UPDATED: July 30, 2014 at 2:55 p.m.

{shortcode-60908a55065e74ea5954c63ae6f18759aef91d4f}

We met in the Herbarium, a large building at the end of Divinity Ave. that was once the Divinity School Library. Dean Pfister told me he wanted to meet in the space where he had spent his entire career. “My whole life at Harvard has been in this building, so it’s a place to reflect on how I got into studying fungi, and why I’ve done what I’ve done.”

Pfister spent his childhood amidst the beauty of plants, and loved the outdoors from a young age. “I grew up in a rural town in Ohio and my grandparents had a farm. So I was always attracted to being outside and tuned into gardening and plants; how they grow and what you can do with them.”

He first encountered fungi while exploring his grandparents’ farm. “Before I knew anything about fungi, I knew something about plant disease, by observing what was happening in the field. In some ways, I had a very free-ranging childhood: we were given freedom in ways kids these days aren’t.”

Grade school was never a highlight for Pfister. As we talked about it, he smiled, remembering “a lot of clumsiness” during years when schoolwork seemed purposeless. But that changed when he was an undergraduate botany major at Miami University in Ohio, and a professor introduced him to fungi.

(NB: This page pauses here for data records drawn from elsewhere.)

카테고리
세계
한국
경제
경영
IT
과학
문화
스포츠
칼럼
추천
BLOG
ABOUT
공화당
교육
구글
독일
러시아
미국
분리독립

One memory in particular comes to mind when he reflects on his growing interest in fungi during his college years. The Miami University campus has rural fringes. “One period in the spring, I had gone out. I went about along the trails, and found this absolutely beautiful large, red cup fungi. I was so excited and thought, ‘This is just wonderful! Nobody has ever seen anything quite like this ever before.’ So I took it back to my professor. He got out a field book, flipped to a page and there it was.”

Seeing the fungi he was holding on the page of that book sparked something in Dean Pfister. “It was kind of a combination of two thoughts. One was, ‘Isn’t it amazing? Isn’t this fungus really beautiful and fantastic?’ And the other part was, ‘Oh, somebody’s already figured this out. This isn’t unknown, it’s known.’” But there was so much to be discovered in the world of fungi: “I got hooked on this idea of the unknown.” Pfister continued studying this little-known organism as a graduate student at Cornell, and then as a botanist doing fieldwork in various parts of the world, from Patagonia to Iceland.

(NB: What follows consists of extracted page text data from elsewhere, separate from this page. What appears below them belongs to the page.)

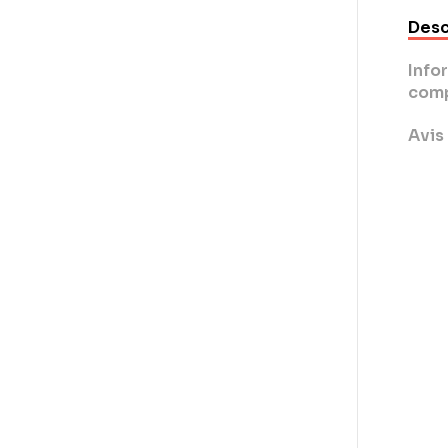
Desc
Info
comp
Avis 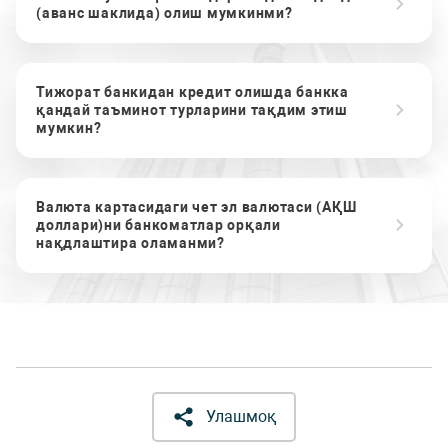
(аванс шаклида) олиш мумкинми?
Тижорат банкидан кредит олишда банкка
қандай таъминот турларини тақдим этиш
мумкин?
Валюта картасидаги чет эл валютаси (АҚШ
доллари)ни банкоматлар орқали
нақдлаштира оламанми?
Улашмоқ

No matter where in the world Dean Pfister finds himself, there is something special about being out in the field. “To look at trees and think about them as architecture. All of nature is telling a story, and some of that is in the aesthetics. Some of it is the peace and quiet that you can find often in being out, and being away. And some of it is a sense of independence when you’re not tethered to a computer or a desk or a cell phone. You’re free in a different kind of way.”

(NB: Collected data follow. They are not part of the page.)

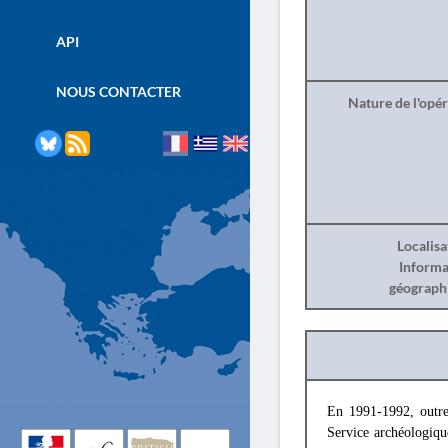
API
NOUS CONTACTER
Nature de l'opé
Localisa
Informa
géograph
En 1991-1992, outre
Service archéologiqu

Pfister believes that you can divide the world into the mushroom-lovers and the mushroom-haters. Mycophilic, mushroom-loving societies feel comfortable eating and collecting mushrooms, which leads to “a very different relationship than mycrophobic societies, where people are afraid of the mushrooms. They teach their kids to kick them over, and think, ‘Don’t touch it, because it might be poisonous.’”

In our mycophobic society, where some of us tend to regard fungus as just mold on bread, Pfister emerged as one of the mycophilic. Talking to him, it is clear that he is in such genuine awe of the beauty of nature, and the mystery of an organism we know so little about. He’s loves what he does, and cares about his work in a way that I really hope to one day. And with his years of fungi work, he has spread his wisdom to the College’s student body, whether it was reminding us why we had Yale beat before The Game had begun, or prompting us to look up into the trees to admire little wonders in the Yard.

When July 1st rolls around, we will all miss having him as our Dean. But Pfister will be able to return to the Herbarium, a place he calls his home at Harvard, where he can continue to study the mysterious, wonderful world of fungi.

Want more? Like Flyby on Facebook and follow us on Twitter @crimsonflyby!

This post has been revised to reflect the following corrections:

CORRECTION: March 25, 2014

An earlier version of this post misquoted Interim College Dean Donald H. Pfister as having described certain societies as microphobic, meaning they are afraid of small things. In fact, Pfister used the term mycophobic, meaning that the societies in question are afraid of mushrooms.

This article has been revised to reflect the following correction:

CORRECTION: July 30, 2014

An earlier version of a photograph accompanying this article was incorrectly attributed. In fact, the photograph was taken by Sue Brown, the College's associate director of advising programs.